Extracted material —
────────────────

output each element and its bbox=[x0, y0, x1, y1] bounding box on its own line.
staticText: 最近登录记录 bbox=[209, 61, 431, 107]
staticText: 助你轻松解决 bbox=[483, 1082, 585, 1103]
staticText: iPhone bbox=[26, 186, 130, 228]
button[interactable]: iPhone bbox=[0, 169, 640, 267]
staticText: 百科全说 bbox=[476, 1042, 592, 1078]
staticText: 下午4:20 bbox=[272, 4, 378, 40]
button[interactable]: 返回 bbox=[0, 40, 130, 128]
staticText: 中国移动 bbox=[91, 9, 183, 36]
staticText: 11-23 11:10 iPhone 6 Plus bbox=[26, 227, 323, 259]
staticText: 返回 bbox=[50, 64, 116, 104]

────────────────

Please report how many lines of the entries above include "button". Only the number is wanted.

2